6. Women could acknowledge that men are going to notice that women are attractive.  But a lot of guys don’t undress women in their minds.  There are guys that do that, but not all guys do.  A woman can be attractive without being a stumbling block – absolutely.  A woman can dress attractively and have modest mannerisms and a beautiful personality and be attractive and feminine but not be a stumbling block for me.

If a guy’s mindset is to look at women in a sexual context, he will look at every woman as a sexual being.  But many guys look at women as people first and don’t try to use their imagination to undress women unless the woman makes it extremely easy for him to imagine her naked (by dressing immodestly).  Immodest clothes can feed a lustful man’s mindset.

Some guys struggle a lot more with this than others.  For me, I don’t have that many problems seeing that women are attractive and noticing them but not taking that second look.

That’s a tough question to answer. What distracts one man may not get a first glance from another. General suggestions might include avoid showing cleavage, tight pants/skirts, bellies and lots of leg.

The reality is that most men are pretty adept at “looking through” any clothes with their imaginations. A woman generally cannot hide her body “type” without wearing a tent over her body. When a man wants to, he just sizes up her general body type and applies his imagination to that “template.” It simply is not possible for women to keep men from objectifying them. It is the man’s job to employ self control. Nevertheless, if a woman puts her cleavage on display, it just gives a man’s imagination “more to work with.”

You may remember a TV show from the 80s called “Night Court.” John Larroquette played a sleazy, perverted lawyer on the show. In one episode, he found himself intensely attracted to a woman that had tons of clothes on. The more clothes she covered herself with, the more he was “turned on” by her because it gave him more to “undress her with his eyes.” Although intended to be humorous, it did illustrate the futility of placing too much responsibility on women to control men’s wondering eyes and lustful tendencies.

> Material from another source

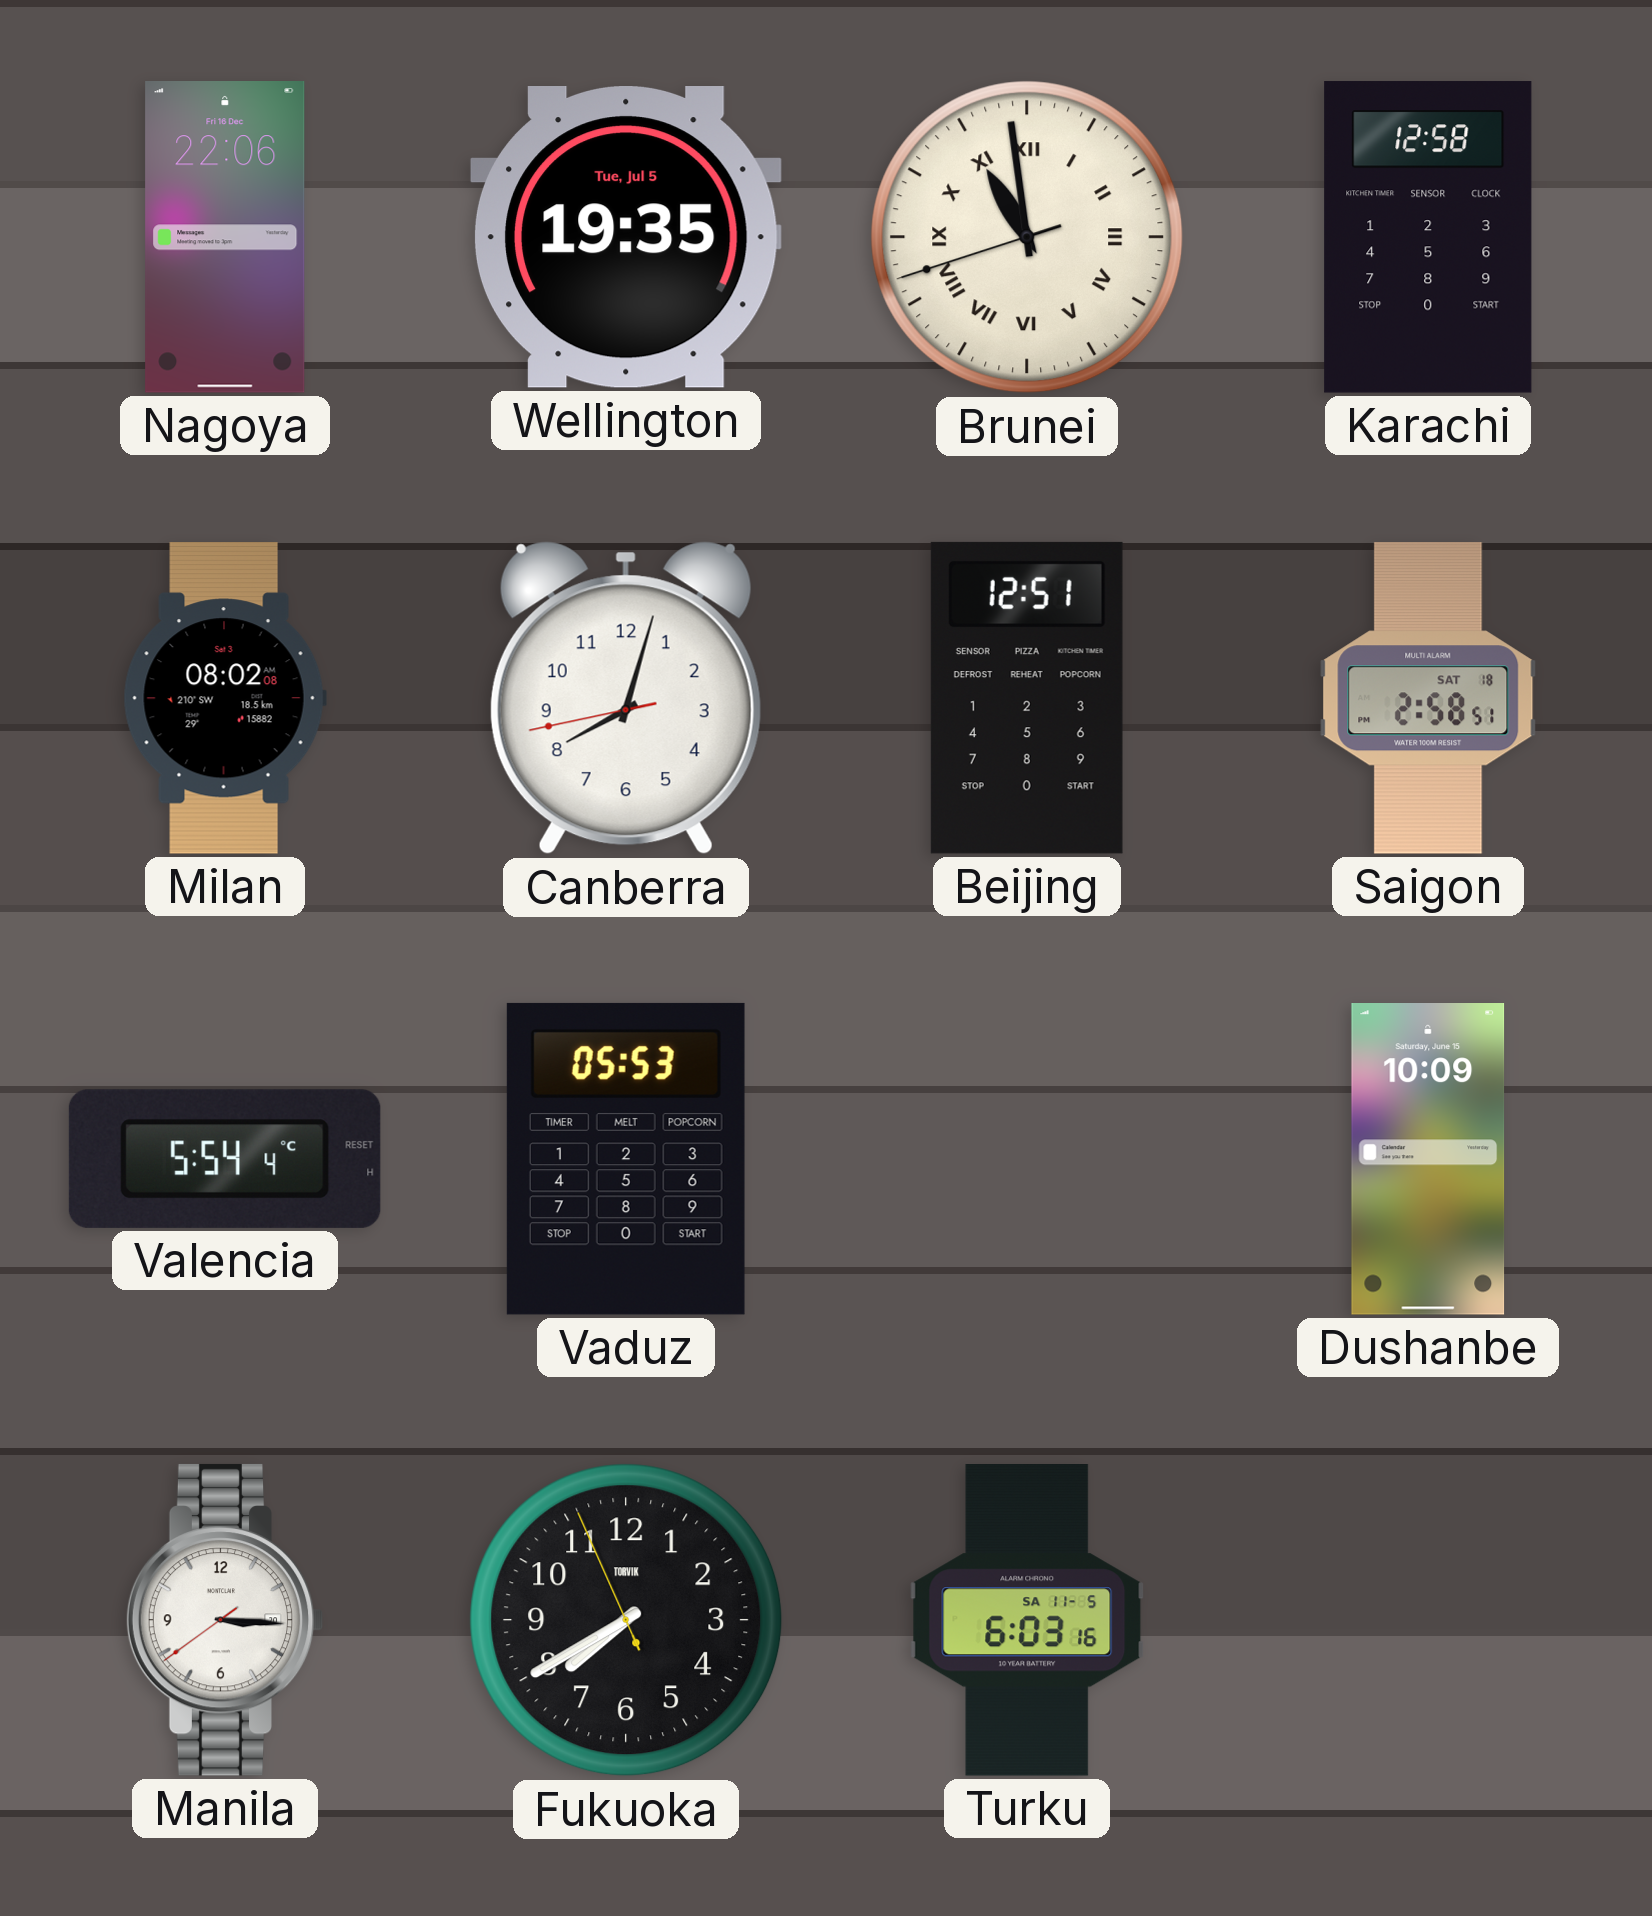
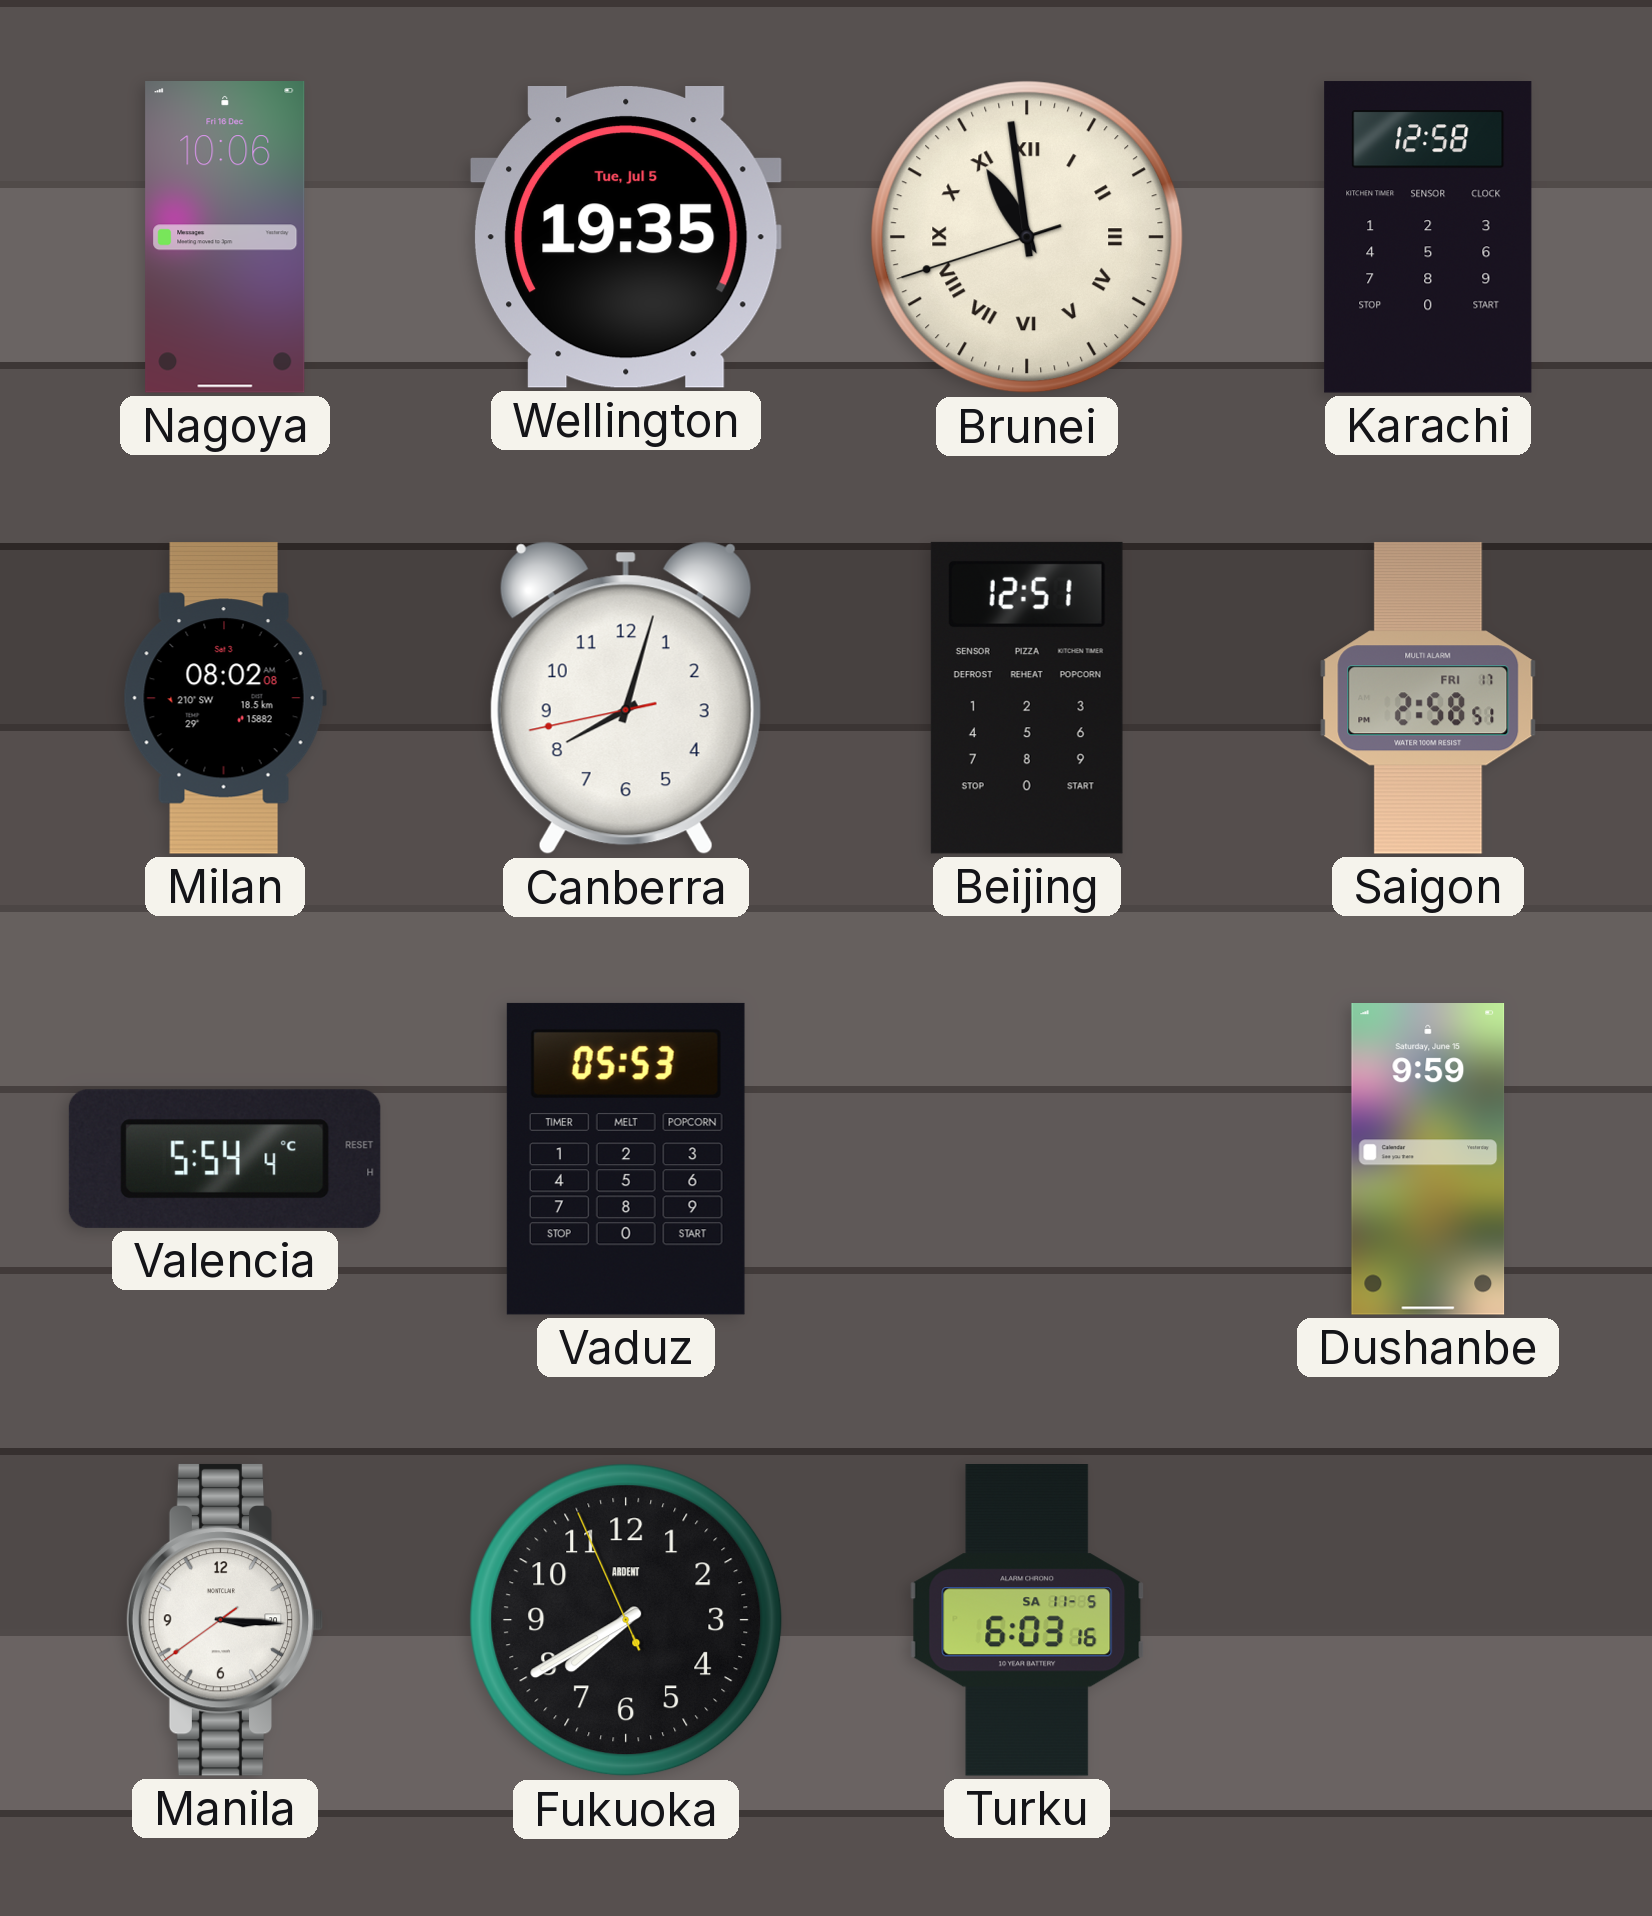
Nagoya: 22:06 -> 10:06
Saigon date: SAT 18 -> FRI 17
Dushanbe: 10:09 -> 9:59
Fukuoka brand: TORVIK -> ARDENT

So, it comes down to balance. God made women to be beautiful and attractive to men. No need to try and deny that or hide that fact. Just don’t show too much skin in certain places or flaunt your form too much (I know, that might not be “specific” enough for some of you). The rest is up to the men. Self control is a fruit of the Spirit. The female body is designed to give men practice at self control. There is an expression that says, “Pornography is hard to define, but you know it when you see it.” I think the same holds true for modesty.